Having completed his journey, Twitty now serves as a guide, teaching others how to travel their own tangle of ancestral roots. He acknowledges that the experience can be "a roller coaster of emotions.... You get overwhelmed by happiness, sadness, joy, pain, and it's all at once simultaneous wonder."

"In Nigeria, I got a little boastful about being a man cooking on the open fire back in America [as women do the traditional cooking in Africa]," Twitty recalls. One woman, he says, "looked at me, squinted her eyes and snapped her fingers and sashayed away -- then came and gave me a hug. I didn't need a translation! She was calling me out as a queer man but in a very fun way. She knew my T."

On the other hand, Twitty says, "To see peeks of gay life in Africa on the margins is sobering because in many places it's illegal, so you keep that part of yourself cloistered away and not public. And then there's the dealing with the legacy of the slave trade and dealing with the challenges left by colonialism and poverty while trying to understand how all of this fits in with your story."

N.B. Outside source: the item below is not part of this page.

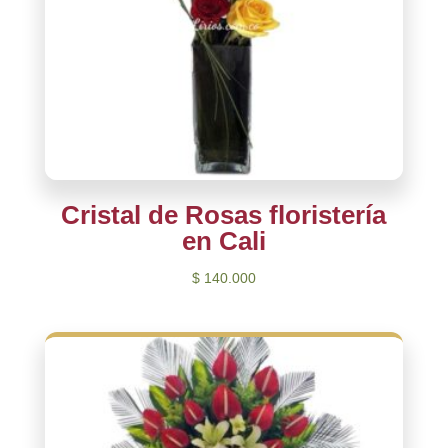
Cristal de Rosas floristería
en Cali
$
140.000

Race and American racism invariably flavor Twitty's experiences. Last summer, when the corporate world started to respond to the cultural moment addressing systemic racism, Twitty posted a Twitter thread about an experience with a publisher who essentially asked him to "tone down" the Jewish parts of himself.

She "simply didn't want me to be outside of my box as a Black author," he says. "To her, being 'openly' Jewish -- and she was Jewish herself -- was inviting distraction from me being a Black author writing what for her was a Black book." Twitty argued in the meeting, "Look, we bring everything with us to the kitchen. That kitchen can be kosher or kosher-ish, be a legacy of the journey from Africa to America, be a place to come out or to make a meal with your partner, all at the same time."

He recalls, "She rejected attempts to have the book and shrugged it off as a disaster waiting to happen. She literally said, 'America's not ready for you.' I'm sitting there thinking, My America was here before you, waiting for you, working so you could be part of [it]."

"It's irresponsible in a multicultural democracy to say that simply being [your whole self] can be a reason to count you out of our national experience," Twitty muses now.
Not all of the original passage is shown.